7. A la date à laquelle le Conseil constitutionnel a été saisi de cette proposition de loi, l’article L. 161-17-2 du code de la sécurité sociale prévoit que l’âge d’ouverture du droit à une pension de retraite mentionné à ces mêmes dispositions est fixé à soixante-deux ans.

8. Ainsi, à la date d’enregistrement de la saisine, la proposition de loi visant à affirmer que l’âge légal de départ à la retraite ne peut être fixé au-delà de 62 ans n’emporte pas de changement de l’état du droit. (...)

10. Dès lors, elle ne porte pas, au sens de l’article 11 de la Constitution, sur une « réforme » relative à la politique sociale.

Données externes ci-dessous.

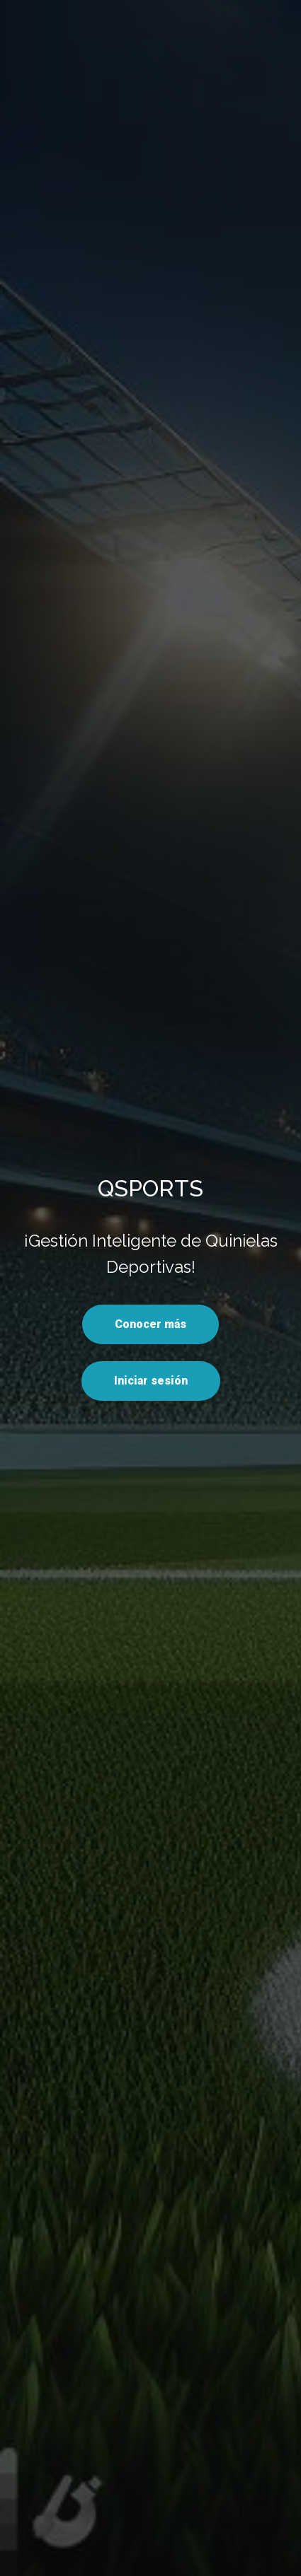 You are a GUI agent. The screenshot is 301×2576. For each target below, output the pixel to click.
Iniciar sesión (151, 1380)
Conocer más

Cette décision est intéressante à plusieurs titres. Elle invite notamment à remettre sur le métier les interrogations soulevées par la précédente décision 2022-3 RIP, dont j'avais soutenue qu'elle devait être comprise comme limitée à la matière fiscale: d'après le Commentaire (car le raisonnement tenu dans la décision est implicite, voir cryptique), le Conseil constitutionnel aurait en effet jugé que pour être une "réforme" relative à la politique économique de la Nation, une mesure fiscale devait comporter une réforme d'ampleur de la structure de la fiscalité. On pouvait se demander si cela était propre à la matière fiscale ou bien si toute "réforme" au sens de l'article 11 devait être une modification d'ampleur de l'état du droit. Dans la décision d'hier, le Conseil n'a pas indiqué que pour être une réforme, une proposition de loi RIP devait entraîner des modifications structurelles ou ambitieuses du droit (en l'espèce du droit social); il a uniquement indiqué qu'elle devait entraîner... une modification du droit. Cependant il est tout à fait possible qu'il faille tenir un argument a fortiori: si une réforme est une modification d'ampleur, alors a fortiori une proposition qui ne modifie rien n'est pas une réforme. Mais c'est le cas, alors tout RIP en matière économique, sociale et environnementale est, dans la pratique impossible, dès lors que toute inconstitutionnalité même mineure entraîne la censure totale de la proposition RIP (voir infra notamment la note (4)). C'est pourquoi j'estime probable que 2022-3 RIP soit limité à la matière fiscale, même si le Commentaire est ambigu sur ce point: mais le Commentaire n'est pas la décision, et la décision 2022-3 RIP est au mieux laconique au pire cryptique sur ce point. De surcroît, le Conseil n'avait pas retenu une telle notion "robuste" de réforme dans sa décision 2019-1 RIP. Mais je peux me tromper. 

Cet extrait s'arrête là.